### INSTRUCTIONS FOR THE TASK
Nothing but a number is expected: the count of lines in the data below that include "image".

RECORDS SHOWN below:

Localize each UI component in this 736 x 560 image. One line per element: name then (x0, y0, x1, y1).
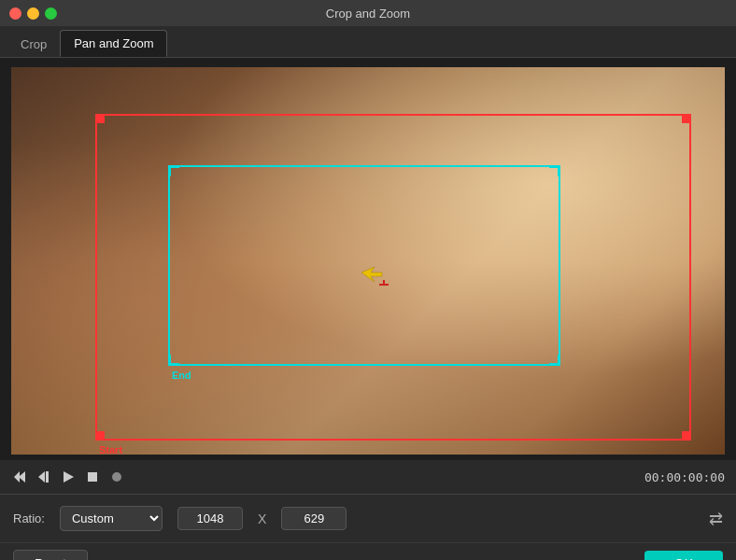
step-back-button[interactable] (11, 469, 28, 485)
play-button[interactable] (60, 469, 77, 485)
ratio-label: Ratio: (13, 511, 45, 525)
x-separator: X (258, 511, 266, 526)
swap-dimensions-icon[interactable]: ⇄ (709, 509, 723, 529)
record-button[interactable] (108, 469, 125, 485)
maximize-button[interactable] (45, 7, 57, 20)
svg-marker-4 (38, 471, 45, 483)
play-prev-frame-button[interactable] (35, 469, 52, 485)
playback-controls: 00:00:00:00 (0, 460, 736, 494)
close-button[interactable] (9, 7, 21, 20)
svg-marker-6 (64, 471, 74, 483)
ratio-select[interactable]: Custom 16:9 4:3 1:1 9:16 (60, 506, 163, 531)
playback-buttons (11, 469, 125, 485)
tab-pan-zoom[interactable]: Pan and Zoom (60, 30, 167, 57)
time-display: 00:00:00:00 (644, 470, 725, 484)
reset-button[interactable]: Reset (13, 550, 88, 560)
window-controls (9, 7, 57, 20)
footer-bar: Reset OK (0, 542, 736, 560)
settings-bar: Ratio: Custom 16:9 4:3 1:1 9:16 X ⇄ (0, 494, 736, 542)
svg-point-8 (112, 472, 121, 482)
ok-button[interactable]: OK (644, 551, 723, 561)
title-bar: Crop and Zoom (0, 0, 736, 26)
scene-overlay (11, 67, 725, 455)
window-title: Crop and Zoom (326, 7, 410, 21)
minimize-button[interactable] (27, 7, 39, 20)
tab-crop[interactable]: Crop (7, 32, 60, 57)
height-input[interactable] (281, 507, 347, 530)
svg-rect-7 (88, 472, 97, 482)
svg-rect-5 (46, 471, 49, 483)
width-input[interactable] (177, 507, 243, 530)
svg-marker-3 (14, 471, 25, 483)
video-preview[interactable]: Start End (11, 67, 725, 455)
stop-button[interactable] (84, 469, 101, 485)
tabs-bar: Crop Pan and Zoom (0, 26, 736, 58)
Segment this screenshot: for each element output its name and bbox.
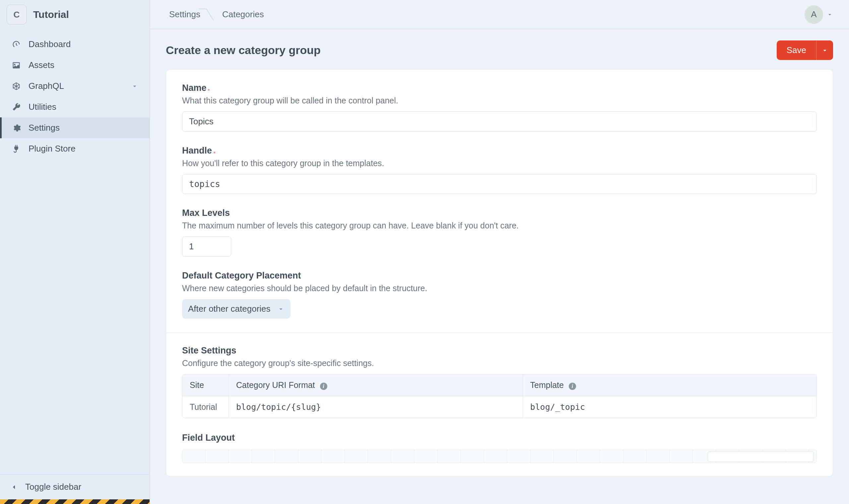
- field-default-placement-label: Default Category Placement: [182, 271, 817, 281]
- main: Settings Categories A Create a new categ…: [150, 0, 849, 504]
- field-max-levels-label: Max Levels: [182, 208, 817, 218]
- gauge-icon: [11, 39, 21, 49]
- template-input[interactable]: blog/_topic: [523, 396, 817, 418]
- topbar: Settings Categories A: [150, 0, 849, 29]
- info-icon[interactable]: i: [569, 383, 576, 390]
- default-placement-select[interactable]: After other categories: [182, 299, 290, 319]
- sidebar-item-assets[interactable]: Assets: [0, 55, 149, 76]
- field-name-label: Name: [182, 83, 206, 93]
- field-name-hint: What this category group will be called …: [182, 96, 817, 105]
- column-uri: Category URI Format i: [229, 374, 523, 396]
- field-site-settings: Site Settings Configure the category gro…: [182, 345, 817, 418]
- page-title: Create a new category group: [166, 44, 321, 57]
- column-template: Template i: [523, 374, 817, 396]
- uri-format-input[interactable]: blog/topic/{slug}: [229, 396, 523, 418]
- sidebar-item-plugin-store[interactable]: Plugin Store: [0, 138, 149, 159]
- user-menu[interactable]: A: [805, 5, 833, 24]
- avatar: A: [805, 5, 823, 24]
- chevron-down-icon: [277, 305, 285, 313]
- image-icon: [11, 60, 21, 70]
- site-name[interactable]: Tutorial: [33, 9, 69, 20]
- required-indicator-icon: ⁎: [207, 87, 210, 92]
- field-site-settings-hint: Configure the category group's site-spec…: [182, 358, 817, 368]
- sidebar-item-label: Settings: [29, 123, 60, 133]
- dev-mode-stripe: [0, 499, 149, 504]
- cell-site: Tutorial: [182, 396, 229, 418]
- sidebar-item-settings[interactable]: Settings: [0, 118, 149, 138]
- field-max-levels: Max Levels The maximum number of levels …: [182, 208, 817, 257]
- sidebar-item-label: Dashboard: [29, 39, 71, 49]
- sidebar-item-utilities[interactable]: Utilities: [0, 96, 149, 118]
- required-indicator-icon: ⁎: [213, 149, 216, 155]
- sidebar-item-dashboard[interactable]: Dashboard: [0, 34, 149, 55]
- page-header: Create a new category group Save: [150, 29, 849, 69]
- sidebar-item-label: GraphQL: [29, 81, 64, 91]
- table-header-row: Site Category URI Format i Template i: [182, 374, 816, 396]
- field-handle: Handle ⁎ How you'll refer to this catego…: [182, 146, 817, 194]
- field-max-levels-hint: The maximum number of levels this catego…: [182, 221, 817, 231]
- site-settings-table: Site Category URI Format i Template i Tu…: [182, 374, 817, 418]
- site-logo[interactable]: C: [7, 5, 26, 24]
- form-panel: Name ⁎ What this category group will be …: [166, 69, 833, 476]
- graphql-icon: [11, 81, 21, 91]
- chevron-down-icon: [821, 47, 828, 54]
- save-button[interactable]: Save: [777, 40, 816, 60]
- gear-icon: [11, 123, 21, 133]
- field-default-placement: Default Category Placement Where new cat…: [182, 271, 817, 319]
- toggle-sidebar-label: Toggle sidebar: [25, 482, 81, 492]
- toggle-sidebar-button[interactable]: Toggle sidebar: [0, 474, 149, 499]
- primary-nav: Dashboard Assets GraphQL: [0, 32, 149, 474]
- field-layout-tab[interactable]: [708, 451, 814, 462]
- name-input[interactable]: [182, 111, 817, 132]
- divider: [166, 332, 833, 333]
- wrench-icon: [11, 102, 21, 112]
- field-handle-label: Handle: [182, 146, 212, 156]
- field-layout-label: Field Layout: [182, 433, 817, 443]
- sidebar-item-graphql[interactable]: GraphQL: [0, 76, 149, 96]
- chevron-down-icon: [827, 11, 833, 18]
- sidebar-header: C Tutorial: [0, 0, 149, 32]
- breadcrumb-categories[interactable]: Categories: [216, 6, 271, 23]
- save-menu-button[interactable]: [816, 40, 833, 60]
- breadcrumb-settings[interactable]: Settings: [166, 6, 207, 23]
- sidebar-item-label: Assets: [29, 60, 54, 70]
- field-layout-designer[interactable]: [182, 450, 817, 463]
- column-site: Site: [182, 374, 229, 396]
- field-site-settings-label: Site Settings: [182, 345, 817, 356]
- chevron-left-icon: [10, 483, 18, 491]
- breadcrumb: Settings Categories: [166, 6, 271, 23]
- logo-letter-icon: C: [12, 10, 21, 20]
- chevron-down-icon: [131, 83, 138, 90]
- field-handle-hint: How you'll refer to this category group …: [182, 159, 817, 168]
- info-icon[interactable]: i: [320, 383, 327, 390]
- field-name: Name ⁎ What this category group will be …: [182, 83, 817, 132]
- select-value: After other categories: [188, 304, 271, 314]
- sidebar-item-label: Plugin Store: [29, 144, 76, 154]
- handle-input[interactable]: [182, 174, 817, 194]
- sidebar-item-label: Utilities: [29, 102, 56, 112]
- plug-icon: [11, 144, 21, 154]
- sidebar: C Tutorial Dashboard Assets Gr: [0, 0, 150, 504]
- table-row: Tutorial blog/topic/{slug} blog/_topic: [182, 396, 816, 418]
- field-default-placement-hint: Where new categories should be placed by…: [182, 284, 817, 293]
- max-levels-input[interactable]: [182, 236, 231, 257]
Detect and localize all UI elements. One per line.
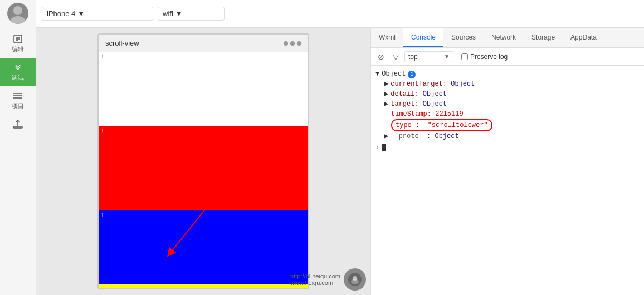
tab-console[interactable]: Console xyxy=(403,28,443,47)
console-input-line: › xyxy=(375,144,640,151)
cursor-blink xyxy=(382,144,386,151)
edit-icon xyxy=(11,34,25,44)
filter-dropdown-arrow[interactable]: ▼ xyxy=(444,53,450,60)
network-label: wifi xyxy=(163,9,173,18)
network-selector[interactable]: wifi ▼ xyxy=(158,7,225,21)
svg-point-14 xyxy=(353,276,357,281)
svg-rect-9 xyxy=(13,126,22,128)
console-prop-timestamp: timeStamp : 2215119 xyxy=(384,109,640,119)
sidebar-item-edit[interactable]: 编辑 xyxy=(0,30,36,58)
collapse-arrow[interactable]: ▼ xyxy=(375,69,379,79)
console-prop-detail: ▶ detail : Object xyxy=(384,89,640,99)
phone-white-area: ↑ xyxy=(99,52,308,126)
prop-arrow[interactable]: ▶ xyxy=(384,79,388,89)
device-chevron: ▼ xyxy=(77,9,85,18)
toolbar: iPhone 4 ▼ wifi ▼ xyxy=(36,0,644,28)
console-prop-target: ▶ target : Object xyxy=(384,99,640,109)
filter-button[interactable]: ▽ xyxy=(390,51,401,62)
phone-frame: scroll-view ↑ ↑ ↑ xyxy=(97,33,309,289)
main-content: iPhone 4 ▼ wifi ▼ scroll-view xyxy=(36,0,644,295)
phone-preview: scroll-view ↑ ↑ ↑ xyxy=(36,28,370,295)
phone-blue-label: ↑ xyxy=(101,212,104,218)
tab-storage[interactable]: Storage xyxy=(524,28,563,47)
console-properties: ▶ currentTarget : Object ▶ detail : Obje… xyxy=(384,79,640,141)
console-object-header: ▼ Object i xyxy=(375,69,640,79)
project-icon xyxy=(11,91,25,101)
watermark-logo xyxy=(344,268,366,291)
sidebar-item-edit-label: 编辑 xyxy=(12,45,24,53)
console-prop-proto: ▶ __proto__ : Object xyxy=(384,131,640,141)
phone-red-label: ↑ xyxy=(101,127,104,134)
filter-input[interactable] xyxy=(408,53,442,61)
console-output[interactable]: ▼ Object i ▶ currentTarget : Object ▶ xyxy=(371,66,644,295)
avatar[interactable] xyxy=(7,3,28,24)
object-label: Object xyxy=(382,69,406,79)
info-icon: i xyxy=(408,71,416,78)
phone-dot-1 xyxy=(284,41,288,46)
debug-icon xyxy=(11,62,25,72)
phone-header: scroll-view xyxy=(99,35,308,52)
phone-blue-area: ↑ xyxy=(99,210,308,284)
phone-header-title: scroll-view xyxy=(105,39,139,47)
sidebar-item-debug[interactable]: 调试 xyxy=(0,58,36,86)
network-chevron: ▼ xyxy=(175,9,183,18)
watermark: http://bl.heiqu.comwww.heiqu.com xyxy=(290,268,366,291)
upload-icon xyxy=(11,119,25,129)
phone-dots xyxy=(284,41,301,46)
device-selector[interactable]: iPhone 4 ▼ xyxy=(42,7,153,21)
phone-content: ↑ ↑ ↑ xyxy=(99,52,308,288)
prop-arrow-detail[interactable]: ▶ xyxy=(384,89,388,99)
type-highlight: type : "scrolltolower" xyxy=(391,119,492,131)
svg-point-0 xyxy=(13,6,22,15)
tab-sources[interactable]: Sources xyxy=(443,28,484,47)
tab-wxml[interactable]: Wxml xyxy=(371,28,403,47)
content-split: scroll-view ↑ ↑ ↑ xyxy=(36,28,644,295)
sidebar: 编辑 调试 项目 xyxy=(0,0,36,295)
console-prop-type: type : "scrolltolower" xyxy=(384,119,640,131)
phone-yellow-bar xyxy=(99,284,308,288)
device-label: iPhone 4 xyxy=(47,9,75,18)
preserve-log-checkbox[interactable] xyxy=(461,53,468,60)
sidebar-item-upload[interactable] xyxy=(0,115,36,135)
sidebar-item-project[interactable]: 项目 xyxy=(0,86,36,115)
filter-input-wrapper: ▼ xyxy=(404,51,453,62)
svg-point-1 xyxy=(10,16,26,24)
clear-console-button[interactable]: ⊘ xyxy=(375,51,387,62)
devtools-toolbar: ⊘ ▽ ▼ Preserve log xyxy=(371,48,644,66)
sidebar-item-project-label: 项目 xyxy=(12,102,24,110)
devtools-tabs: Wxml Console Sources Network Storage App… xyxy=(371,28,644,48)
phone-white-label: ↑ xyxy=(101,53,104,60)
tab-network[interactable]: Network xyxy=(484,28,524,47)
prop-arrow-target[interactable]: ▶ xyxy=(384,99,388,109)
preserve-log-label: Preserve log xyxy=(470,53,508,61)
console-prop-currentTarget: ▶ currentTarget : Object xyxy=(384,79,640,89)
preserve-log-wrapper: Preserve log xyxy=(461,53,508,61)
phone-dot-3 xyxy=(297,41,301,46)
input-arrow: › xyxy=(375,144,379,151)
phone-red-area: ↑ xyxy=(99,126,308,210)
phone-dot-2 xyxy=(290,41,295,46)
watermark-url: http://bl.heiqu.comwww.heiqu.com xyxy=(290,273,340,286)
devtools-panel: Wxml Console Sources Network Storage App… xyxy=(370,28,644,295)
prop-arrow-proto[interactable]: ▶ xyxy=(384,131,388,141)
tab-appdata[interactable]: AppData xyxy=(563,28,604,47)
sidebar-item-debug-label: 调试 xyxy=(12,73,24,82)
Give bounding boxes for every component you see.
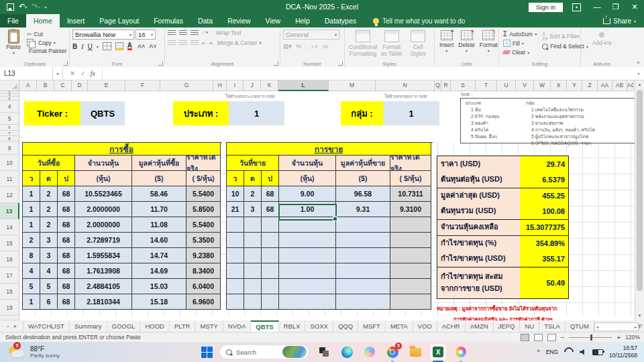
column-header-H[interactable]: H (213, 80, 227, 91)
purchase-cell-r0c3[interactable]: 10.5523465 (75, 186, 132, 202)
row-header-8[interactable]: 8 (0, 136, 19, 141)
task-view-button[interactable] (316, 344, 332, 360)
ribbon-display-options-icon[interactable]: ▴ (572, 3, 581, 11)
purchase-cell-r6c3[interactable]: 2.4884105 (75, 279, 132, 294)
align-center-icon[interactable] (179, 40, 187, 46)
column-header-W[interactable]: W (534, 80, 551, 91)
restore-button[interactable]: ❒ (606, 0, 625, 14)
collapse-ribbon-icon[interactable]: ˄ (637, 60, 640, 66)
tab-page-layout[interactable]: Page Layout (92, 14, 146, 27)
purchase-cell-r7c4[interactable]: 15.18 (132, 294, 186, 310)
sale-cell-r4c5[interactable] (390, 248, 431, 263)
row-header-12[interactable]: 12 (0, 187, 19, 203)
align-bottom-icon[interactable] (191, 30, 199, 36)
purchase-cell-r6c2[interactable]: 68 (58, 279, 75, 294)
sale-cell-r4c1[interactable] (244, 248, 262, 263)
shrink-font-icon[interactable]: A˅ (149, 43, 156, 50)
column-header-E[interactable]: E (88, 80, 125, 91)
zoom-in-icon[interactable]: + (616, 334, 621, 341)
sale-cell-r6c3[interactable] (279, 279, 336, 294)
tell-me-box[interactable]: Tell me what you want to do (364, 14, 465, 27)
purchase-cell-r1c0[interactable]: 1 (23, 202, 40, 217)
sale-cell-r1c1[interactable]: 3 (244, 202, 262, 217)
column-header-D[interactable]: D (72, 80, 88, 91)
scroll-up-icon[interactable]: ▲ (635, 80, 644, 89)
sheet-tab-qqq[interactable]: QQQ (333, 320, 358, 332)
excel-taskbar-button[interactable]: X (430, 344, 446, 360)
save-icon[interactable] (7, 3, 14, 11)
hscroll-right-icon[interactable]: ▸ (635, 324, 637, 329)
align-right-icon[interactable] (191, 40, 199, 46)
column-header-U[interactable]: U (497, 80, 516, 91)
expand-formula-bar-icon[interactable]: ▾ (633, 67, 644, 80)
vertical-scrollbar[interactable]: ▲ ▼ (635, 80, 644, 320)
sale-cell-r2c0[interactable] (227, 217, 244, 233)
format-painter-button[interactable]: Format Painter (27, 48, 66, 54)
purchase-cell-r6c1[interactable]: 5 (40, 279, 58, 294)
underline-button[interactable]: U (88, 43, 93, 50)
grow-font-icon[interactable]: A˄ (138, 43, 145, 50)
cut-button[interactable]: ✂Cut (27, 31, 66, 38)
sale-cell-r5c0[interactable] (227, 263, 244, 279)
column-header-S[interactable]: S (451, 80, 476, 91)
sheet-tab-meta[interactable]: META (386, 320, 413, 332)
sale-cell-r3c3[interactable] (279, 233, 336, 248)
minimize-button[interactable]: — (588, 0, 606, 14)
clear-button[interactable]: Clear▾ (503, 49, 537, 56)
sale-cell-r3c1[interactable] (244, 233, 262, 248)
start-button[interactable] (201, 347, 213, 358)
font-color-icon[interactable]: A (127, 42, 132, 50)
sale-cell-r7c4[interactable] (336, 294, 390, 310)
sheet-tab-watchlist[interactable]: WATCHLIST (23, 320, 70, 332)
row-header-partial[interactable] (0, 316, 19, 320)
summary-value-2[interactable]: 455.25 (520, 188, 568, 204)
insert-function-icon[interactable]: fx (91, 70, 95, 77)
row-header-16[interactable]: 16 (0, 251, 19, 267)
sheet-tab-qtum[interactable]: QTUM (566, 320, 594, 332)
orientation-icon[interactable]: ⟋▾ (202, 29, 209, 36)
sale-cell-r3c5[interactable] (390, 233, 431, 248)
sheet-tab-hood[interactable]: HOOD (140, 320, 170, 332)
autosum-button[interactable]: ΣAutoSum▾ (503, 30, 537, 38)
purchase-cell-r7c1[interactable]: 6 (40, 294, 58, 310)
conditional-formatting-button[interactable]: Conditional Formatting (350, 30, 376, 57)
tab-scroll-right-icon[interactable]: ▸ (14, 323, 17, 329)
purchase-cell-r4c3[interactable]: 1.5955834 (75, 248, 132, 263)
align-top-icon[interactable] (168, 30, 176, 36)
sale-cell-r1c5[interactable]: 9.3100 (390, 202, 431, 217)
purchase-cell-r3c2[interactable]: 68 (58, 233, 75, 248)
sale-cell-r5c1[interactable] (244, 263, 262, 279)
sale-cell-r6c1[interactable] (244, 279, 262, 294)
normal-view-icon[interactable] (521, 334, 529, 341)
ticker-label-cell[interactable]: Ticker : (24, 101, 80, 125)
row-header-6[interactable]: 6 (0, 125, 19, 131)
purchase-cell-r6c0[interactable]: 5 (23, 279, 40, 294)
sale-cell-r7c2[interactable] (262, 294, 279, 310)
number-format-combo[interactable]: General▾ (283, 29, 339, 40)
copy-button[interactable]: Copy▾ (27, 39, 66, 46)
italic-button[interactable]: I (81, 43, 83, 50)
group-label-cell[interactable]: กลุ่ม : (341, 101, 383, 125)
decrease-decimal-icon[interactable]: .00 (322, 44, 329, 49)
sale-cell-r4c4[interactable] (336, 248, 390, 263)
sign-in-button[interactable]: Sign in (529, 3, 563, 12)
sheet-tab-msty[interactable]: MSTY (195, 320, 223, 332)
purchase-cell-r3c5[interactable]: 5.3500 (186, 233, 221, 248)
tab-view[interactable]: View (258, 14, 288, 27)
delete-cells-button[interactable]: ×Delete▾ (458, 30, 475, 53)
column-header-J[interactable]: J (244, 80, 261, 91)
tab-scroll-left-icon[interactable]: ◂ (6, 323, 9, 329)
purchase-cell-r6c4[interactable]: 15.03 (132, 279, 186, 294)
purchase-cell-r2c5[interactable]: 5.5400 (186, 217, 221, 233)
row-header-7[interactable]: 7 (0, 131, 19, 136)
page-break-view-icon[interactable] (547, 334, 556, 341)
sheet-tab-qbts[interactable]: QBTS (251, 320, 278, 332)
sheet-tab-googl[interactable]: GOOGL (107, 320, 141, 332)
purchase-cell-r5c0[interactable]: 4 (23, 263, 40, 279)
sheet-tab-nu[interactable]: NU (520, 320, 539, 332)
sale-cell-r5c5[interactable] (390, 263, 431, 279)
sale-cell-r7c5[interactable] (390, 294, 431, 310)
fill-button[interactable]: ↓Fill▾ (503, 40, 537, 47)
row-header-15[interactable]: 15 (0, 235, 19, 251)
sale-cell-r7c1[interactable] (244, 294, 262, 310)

End of RECORDS SHOWN.

### TASK OUTPUT
2